Todo por escrito

El juego de los recuerdos

Gema Panalés Lorca

Gema Panalés Lorca

El baile de luces titilantes la marea y eso le encanta. Todo va más rápido que de costumbre y el ruido le hace daño en los oídos. Sus hermanos gritan y corretean a su alrededor. Huele a algodón de azúcar y a maíz asado. Quiere hablar, pero solo es capaz de articular unos balbuceos acuosos que la algarabía se encarga de silenciar. Desde el carricoche, contempla las atracciones como monumentos que debería visitar. «¿Y si me levanto y echo a andar? No debe de ser tan difícil», piensa. Ha despertado en aquel lugar mágico, como si hasta ese momento solo hubiera estado sumida en un dulce y mullido sueño.

La mochila es casi más grande que ella, pero ya ha aprendido a jugar al juego de los recuerdos. Es martes por la mañana y está nublado. Lleva el babi de cuadros azules y blancos que le ha comprado su madre. Unas bolitas marrones cuelgan como pendientes de esos árboles que le impiden ver a los niños grandes del instituto. Esos árboles altos y delgados la deprimen, parecen pinos tristes. «Quiero recordar este momento», se reta. «No quiero que la semana que viene borre este instante, no quiero que los años destruyan lo que soy ahora».

Los ecos de la playa le llegan con sordina. Está haciendo el muerto y se deja mecer por las olas. El sol que ha descolorido al Snoopy de su bañador rojo, le tuesta a ella la piel. Podría dormirse así, flotando en ese agua cálida y verde azulada. El aroma a salitre y a medusas de huevo en el asfalto se entremezcla con la intuición de algo bueno y grandioso que le eriza la piel. «¿Qué debo hacer con todo este placer?», se pregunta. Concluye que la mejor opción es atesorarlo en su memoria, para regresar a él siempre que quiera.

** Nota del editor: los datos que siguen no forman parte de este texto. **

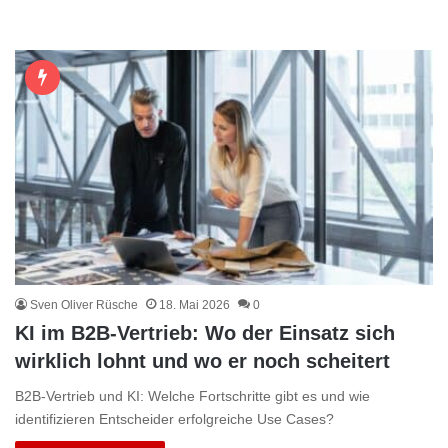
Sven Oliver Rüsche
18. Mai 2026
0
KI im B2B-Vertrieb: Wo der Einsatz sich
wirklich lohnt und wo er noch scheitert
B2B-Vertrieb und KI: Welche Fortschritte gibt es und wie
identifizieren Entscheider erfolgreiche Use Cases?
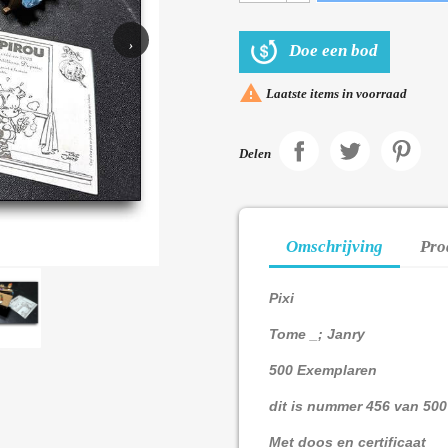
›
Doe een bod

Laatste items in voorraad
Delen
Omschrijving
Pro
Pixi
Tome _; Janry
500 Exemplaren
dit is nummer 456 van 50
Met doos en certificaat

La ventana de su cuarto se le está quedando pequeña, aunque tampoco hay mucho que ver ahí fuera. Su habitación da al patio de un colegio, no el suyo, sino otro. Otro colegio con sus verjas, puertas, aulas y niños atrapados. Los alumnos mayores ocupan los pisos más altos del edificio. A ella le quedan solo dos años para conquistar la cima, pero siente que es demasiado tiempo. «Ojalá pudiera librarme de esta infancia que me está robando la libertad y aprisionando mis recuerdos», se lamenta.

Ahora camina por el césped. Las montañas compiten en belleza con el azul del cielo. ¿Por qué todo en esta isla es tan hermoso y limpio? Una mariposa blanca se cruza en su camino. Ella decide ignorarla y seguir hacia delante. No quiere que los recuerdos empañen sus ojos y vuelvan el paisaje vidrioso. Pero la mariposa no la deja. Se empeña en volar junto a ella, casi pegada a su rostro, siguiendo el ritmo y la dirección de sus pasos. Al final se rinde ante ese recuerdo que, en realidad, es el relato de un recuerdo. «Justo en el momento en el que tu madre te dio a luz, una mariposa blanca se coló por el tragaluz del paritorio. Era otoño y hacía un día radiante», le contó su padre.

Es curioso. Como adulta no necesita concentrarse para crear nuevos recuerdos, pero le requiere un gran esfuerzo aplacar los antiguos. Lo que antes daba por descontado, real e imperecedero, se ha convertido en una pintura impresionista que la asalta y conmueve cuando menos se lo espera. Sus padres ya no la acompañan, pero están detrás de cada uno de sus recuerdos. Por las noches, sueña con ellos. Sigue jugando a ese juego en el que, cuantos más años pasan, más pequeños nos hacemos.